Ninguém suporta a verdade

Num momento em que um ano termina e já está aí a chegar outro, confesso que vários assuntos me passam pela cabeça e sobre os quais quero e hei-de escrever.
Mas há um que me tem "martelado" a cabeça desde há bastante tempo e que tem a ver com sinceridade e honestidade, mais concretamente com o facto de dizeres ou não a verdade, independentemente das consequências.

Exemplo: conheces alguém e vais-te apercebendo das qualidades e defeitos dessa pessoa, e de que essa pessoa poderia e provavelmente deveria limar muitas das arestas que possui. Será que deves dizer-lhe o que achas? Será que deves omitir o que pensas e sentes, apesar de isso te perturbar?

Eu confesso que tenho um grande defeito: sou sincera e digo aquilo que acho que devo dizer, e que considero ser uma verdade para mim. Resultado: as pessoas ficam chocadas, ofendidas, melindradas, porque, no fundo, ninguém gosta da verdade, ninguém a quer enfrentar, ninguém quer lidar com ela.

Podia facilmente encontrar aqui "n" exemplos de situações e explicar porque não se deve dizer a verdade, ser sincera, com as pessoas.
Mas vou dar apenas mais um. Tu és uma pessoa com qualidades e defeitos como qualquer outra, mas tens noção dos teus handicaps e quando conheces alguém que não seja apenas um conhecimento de passagem, decides abrir-te e seres tu a contar a verdade. Errado. Totalmente errado.

Não podes, nem deves nunca, mas nunca ser sincera. Mesmo neste último exemplo em que és tu que dizes a verdade sobre ti, em que és sincera sobre ti. Em que és honesta. Pois é, amiga, acabaste de estragar tudo. A pessoa vai entender isso como fraqueza, falta de amor-próprio, falta de auto-confiança tua, e vai-se afastar.

Ninguém suporta a verdade, mesmo que seja a verdade dos outros.

Ou seja, num mundo em que tudo é encenado, não deixamos nunca de ser actrizes e actores de farsas que nos obrigam a representar. Afinal, foi assim que fomos educados. A representar numa sociedade em que tudo é falso. Talvez por ter nascido como nasci, transexual, e ter passado pelas experiências que passei me tenha ajudado a destruir grande parte desse super-ego, dessa censura, e me tenha tornado "desbocada" para a maioria esmagadora das pessoas. Eu encaro isso como ser verdadeira e honesta.

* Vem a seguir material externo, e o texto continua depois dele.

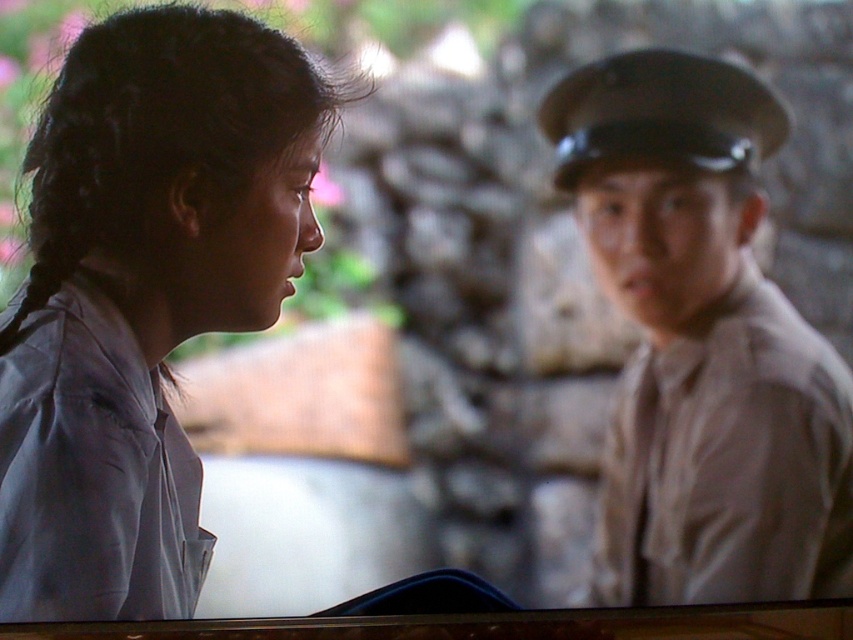 Is light brown uniform at right positioned in front of matte gray uniform at left?

No, light brown uniform at right is behind matte gray uniform at left.

The width and height of the screenshot is (853, 640). I want to click on light brown uniform at right, so click(701, 342).

Can you confirm if matte gray shirt at left is positioned above matte gray uniform at left?

Correct, matte gray shirt at left is located above matte gray uniform at left.

Does matte gray shirt at left come in front of matte gray uniform at left?

Yes, matte gray shirt at left is closer to the viewer.

Which is in front, point (61, 312) or point (33, 460)?

Point (33, 460) is in front.

Where is `matte gray shirt at left`? matte gray shirt at left is located at coordinates (142, 296).

Does matte gray shirt at left have a greater width compared to light brown uniform at right?

Correct, the width of matte gray shirt at left exceeds that of light brown uniform at right.

Is matte gray shirt at left above light brown uniform at right?

Yes.

The image size is (853, 640). I want to click on matte gray shirt at left, so click(x=142, y=296). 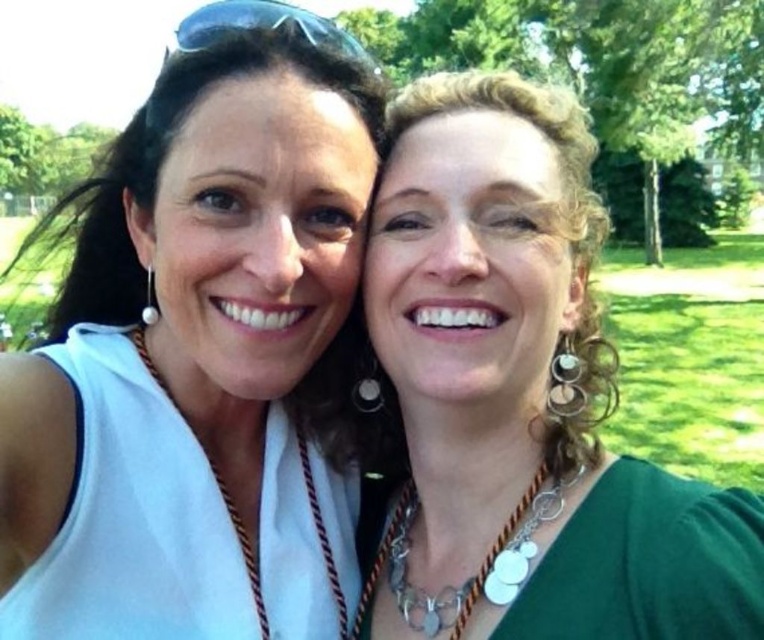 You are a photographer adjusting the focus on your camera. You want to ensure both the green matte necklace at center and the silver metallic chain at center are clearly visible. Since one is larger than the other, which necklace should you focus on first to ensure proper depth of field?

The green matte necklace at center is bigger than the silver metallic chain at center, so you should focus on the green matte necklace at center first to ensure proper depth of field.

Mas não há dúvida que para sobreviveres e conseguires o que queres na vida tens que mentir, omitir, falsear e representar algo que não és.
Lamento, mas eu não sou capaz, eu não sou assim. Se calhar por isso me isolei, porque não suporto duplas-faces e se quisesse continuar a representar tinha ido para actriz a sério.

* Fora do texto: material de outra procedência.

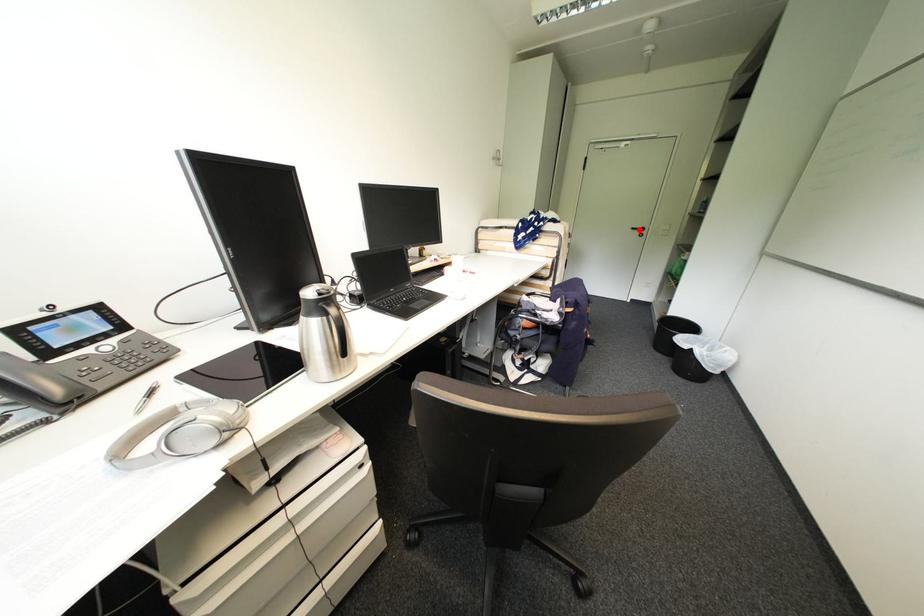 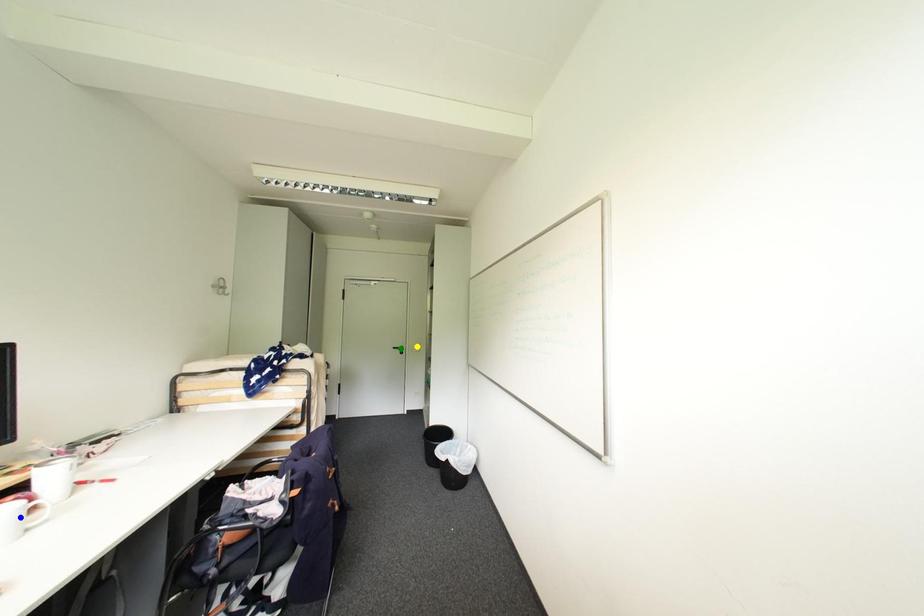 Question: I am providing you with two images of the same scene from different viewpoints. A red point is marked on the first image. You are given multiple points on the second image. Can you choose the point in image 2 that corresponds to the point in image 1?

Choices:
 (A) blue point
 (B) yellow point
 (C) green point

Answer: (C)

Esta é apenas uma pequena reflexão. Vou tentar deixar mais algumas por aqui nos próximos tempos. Sempre me ajuda e pode ser que ajude alguém a ver-se reflectido neste espelho que eu (também) sou.

3 Comments:

Blogger Dri, a sereia said...

Concordo em gênero, número e grau contigo, Lara, a verdade é uma pílula amarga de engolir para muitos, aliás a maioria. Como você, adoro sorver do néctar da verdade, doa a quem doer, até porque a verdade constroi ou no mínimo leva a reflexões. Contudo, tenho usado uma norma desde sempre para dizer as verdades em que acredito: só as digo a quem amo, a quem considero como amigos ou muito próximos, como os de minha família, porque dizê-las nos faz despender muita energia e por isso jogar pérolas ao vento pode nos exaurir, nos privar de parte da energia vital de que tanto precisamos, além de não contribuir a nada perante alguns e às vezes só nos aborrecer. Por fim, adoro entrar aqui de vez em quando porque adoro tuas reflexões e teu modo impecável de escrever, embora às vezes com um ar bastante melancólico, como o da Clarice Lispector (aliás, as tristezas dão as melhores músicas e os melhores textos). Beijinhos dos trópicos.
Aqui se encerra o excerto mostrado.